Local storage is a one-time purchase. Add a Blink Sync Module 2 ($35, or often bundled) and plug in a USB drive — all your motion clips store locally forever with no monthly fee. The Sync Module also lets you manage up to 10 Blink cameras from one hub.

Battery option via the Blink Mini 2 (2nd Gen). The updated model can run on batteries, giving you placement flexibility where outlets aren’t available.
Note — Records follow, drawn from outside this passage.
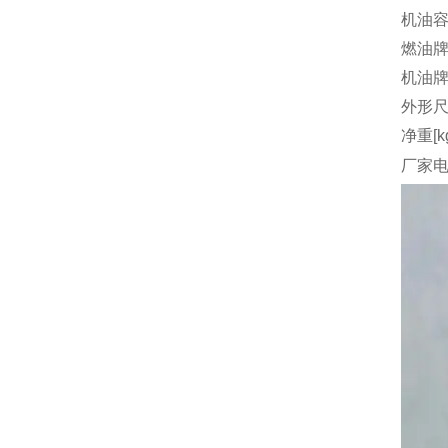
机油容量
燃油
机油
外形尺
净重[k
厂家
Small and discreet. The Blink Mini is genuinely small — easier to position without it being the first thing someone notices in a room.

The tradeoffs

1080p resolution is standard but no pan/tilt means you’re working with a fixed 110° field of view. Night vision is infrared only — no color. And without the Sync Module, you’re reliant on cloud clips with a free 30-day trial, then $3/month.

Motion detection sensitivity can be inconsistent — it sometimes misses slow movement near the edges of the frame.

Who it’s for

Anyone who wants the simplest possible setup, or who already has a Blink ecosystem. Also great as a secondary camera — affordable enough to buy multiples for different rooms.


What we left out (and why)

A few popular names didn’t make the cut:

Wyze Cam v4 — good specs for $35, but Wyze has had multiple data breaches and privacy incidents. Hard to recommend for home security use.

Eufy Indoor cameras — solid hardware and true local storage, but Eufy faced controversy over unencrypted video uploads to their cloud despite marketing claims of local-only storage. Worth watching, but not on this list right now.

No-name cameras under $15 — resolution specs are typically inflated, apps require cloud accounts with unclear data practices, and firmware updates are non-existent. The $10 you’d save isn’t worth it.


One tip before you buy

Check your Wi-Fi coverage before positioning any camera. All three picks are 2.4GHz Wi-Fi only — they won’t connect to 5GHz networks. If your router is in a different room, test signal strength at your planned camera location before mounting anything. A camera with one bar of signal will drop connection and miss events constantly.

If you’re covering a large area or multiple rooms, the Blink ecosystem (Mini + Sync Module) scales the most cleanly. For a single room where you want the best image and smart home integration, go Ring. For the most camera at the lowest price with local storage built in, go Tapo.